Simulation provides an ideal platform for merging professional and active learning. Chapman and Sorge (1999)
compared various instructional tools and found simulation to
be a valuable tool for developing greater student appreciation of real life business decision making. It can narrow the
gap between a complex reality and the classroom (Doyle &
Brown, 2000; Mizukami, 2002). When students make good,
well-planned decisions, they can clearly see the results and
rewards reflected in the simulation (Wolf & Luethge, 2003).

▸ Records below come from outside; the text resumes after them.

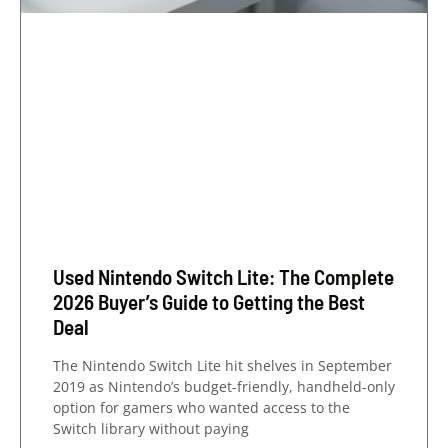
Used Nintendo Switch Lite: The Complete
2026 Buyer’s Guide to Getting the Best
Deal
The Nintendo Switch Lite hit shelves in September
2019 as Nintendo’s budget-friendly, handheld-only
option for gamers who wanted access to the
Switch library without paying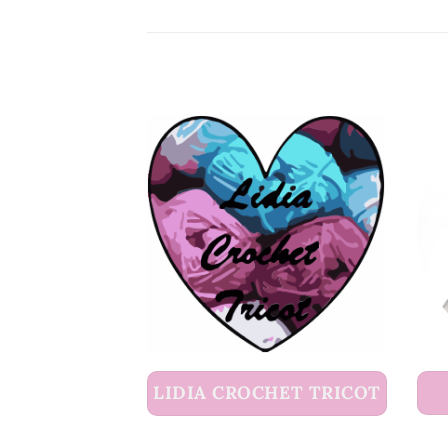
LIDIA CROCHET TRICOT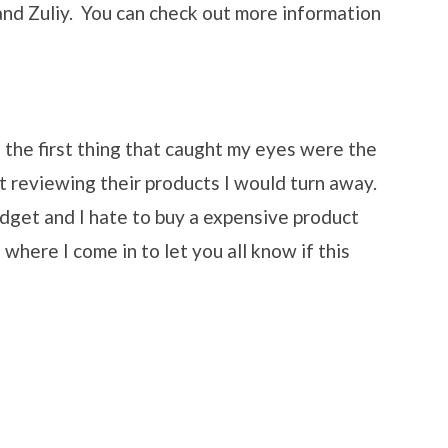
and Zuliy. You can check out more information
he first thing that caught my eyes were the
't reviewing their products I would turn away.
udget and I hate to buy a expensive product
where I come in to let you all know if this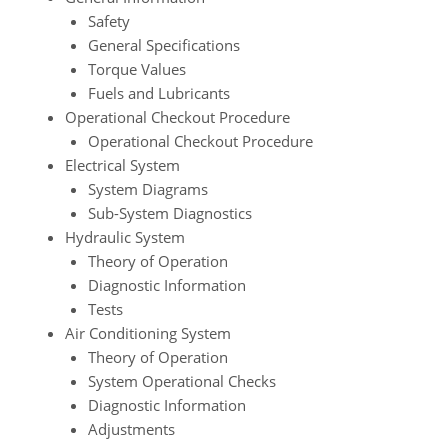
Safety
General Specifications
Torque Values
Fuels and Lubricants
Operational Checkout Procedure
Operational Checkout Procedure
Electrical System
System Diagrams
Sub-System Diagnostics
Hydraulic System
Theory of Operation
Diagnostic Information
Tests
Air Conditioning System
Theory of Operation
System Operational Checks
Diagnostic Information
Adjustments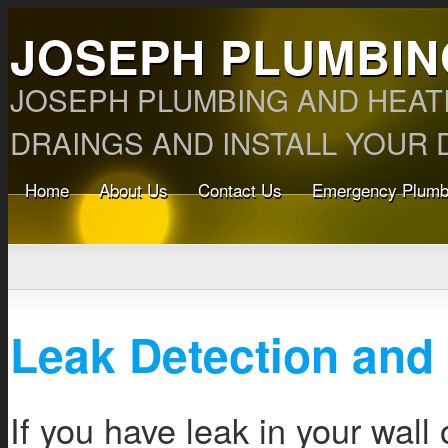
JOSEPH PLUMBIN
JOSEPH PLUMBING AND HEAT
DRAINGS AND INSTALL YOUR D
Home
About Us
Contact Us
Emergency Plumb
Leak Detection and
If you have leak in your wall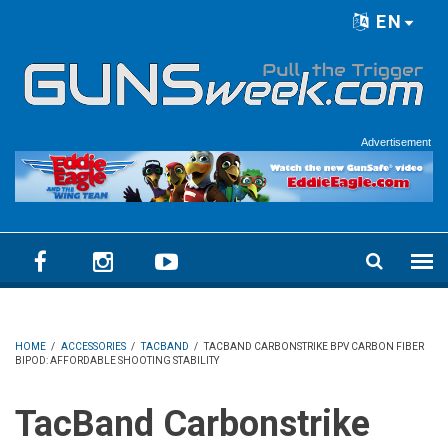
Skip to main content
EN
Language menu
Advertisement
HOME
/
ACCESSORIES
/
TACBAND
/
TACBAND CARBONSTRIKE BPV CARBON FIBER
BIPOD: AFFORDABLE SHOOTING STABILITY
TacBand Carbonstrike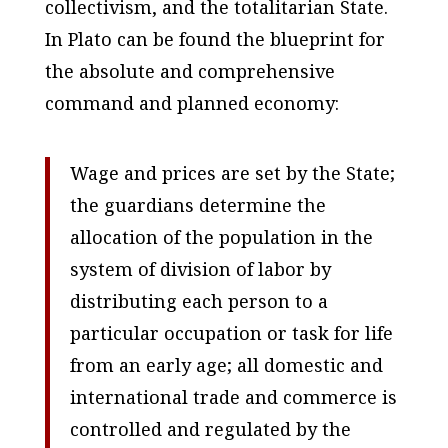
collectivism, and the totalitarian State.
In Plato can be found the blueprint for
the absolute and comprehensive
command and planned economy:
Wage and prices are set by the State;
the guardians determine the
allocation of the population in the
system of division of labor by
distributing each person to a
particular occupation or task for life
from an early age; all domestic and
international trade and commerce is
controlled and regulated by the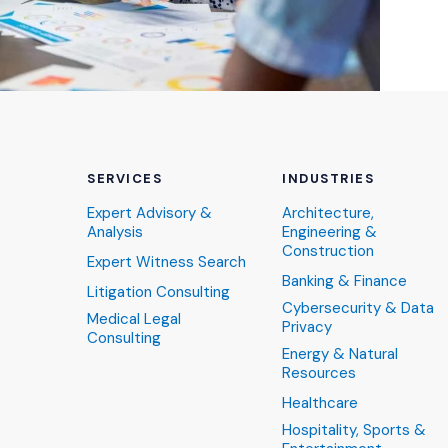
SERVICES
INDUSTRIES
Expert Advisory &
Architecture,
Analysis
Engineering &
Construction
Expert Witness Search
Banking & Finance
Litigation Consulting
Cybersecurity & Data
Medical Legal
Privacy
Consulting
Energy & Natural
Resources
Healthcare
Hospitality, Sports &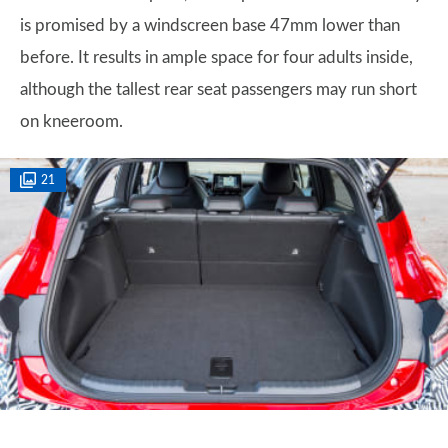
is promised by a windscreen base 47mm lower than
before. It results in ample space for four adults inside,
although the tallest rear seat passengers may run short
on kneeroom.
21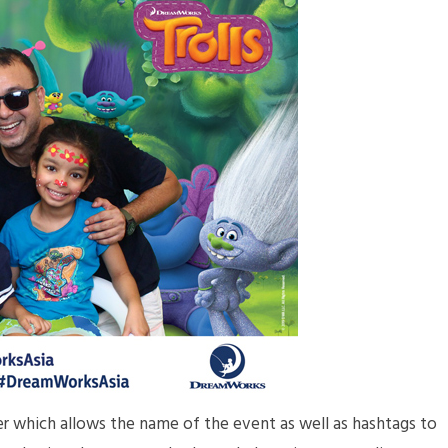
der which allows the name of the event as well as hashtags to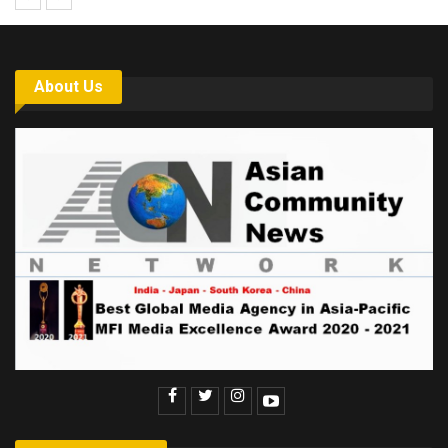
About Us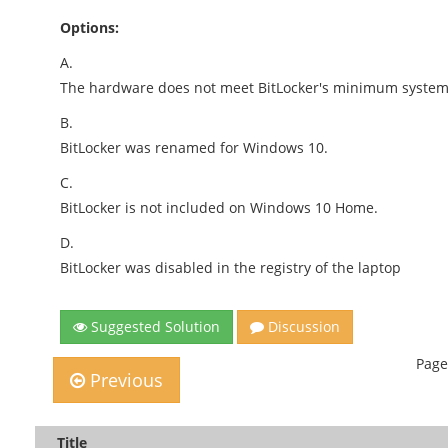
Options:
A.
The hardware does not meet BitLocker's minimum system
B.
BitLocker was renamed for Windows 10.
C.
BitLocker is not included on Windows 10 Home.
D.
BitLocker was disabled in the registry of the laptop
Suggested Solution
Discussion
Page
Previous
Title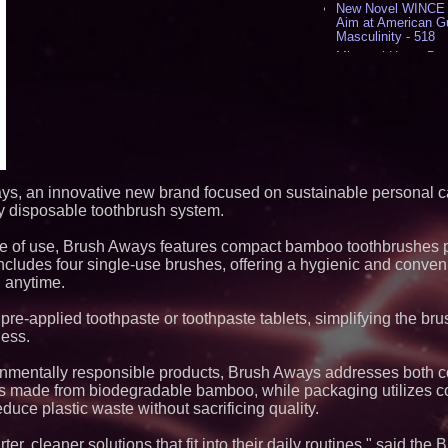
New Novel WINCE T
Aim at American G
Masculinity - 518
Missouri Hemp Bus
Lawsuit Challengin
AI Visibility Labs 
July 16 2026 - 419
From the Racetrack
Aston Martin and 
Partnership Accele
(N A S D A Q: CIRC
Cover Story about 
ys, an innovative new brand focused on sustainable personal ca
Author of Harness 
ly disposable toothbrush system.
Published in July 
Magazine - 381
ase of use, Brush Aways features compact bamboo toothbrushes 
L2 Aviation Selecte
KC-46 CASPER Mult
cludes four single-use brushes, offering a hygienic and conveni
- 374
 anytime.
Similar on PrZen
 pre-applied toothpaste or toothpaste tablets, simplifying the br
ness.
Extreme Heat Stra
Appliance EMT Of
Rescue" Relief
onmentally responsible products, Brush Aways addresses both 
h is made from biodegradable bamboo, while packaging utilizes
New Research Ident
Junk Transfer": 49
uce plastic waste without sacrificing quality.
Would Rather Inher
Through a Relative
r, cleaner solutions that fit into their daily routines," said th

Simulation has also been found to be effective in the integration of the functional areas of business (Stephen et
al., 2002) as well as the integration of theory and practice

(Wolf & Luethge). Dynamic cases provide a structured environment for learning complex problems and empower students to act in a rational way and solve real world problems
(Brookfield, 1995; Senge & Fulmer, 1993; Shubik, 1975).
Gilgeous and D’Cruz (1996) offered the following advantages of using simulations: a) simulations support lecture
and theory validation through real life application, b) simulations add dynamics to cases where students can learn
about the quality of their decisions, c) simulations provide
much more personal interaction and team building, and d)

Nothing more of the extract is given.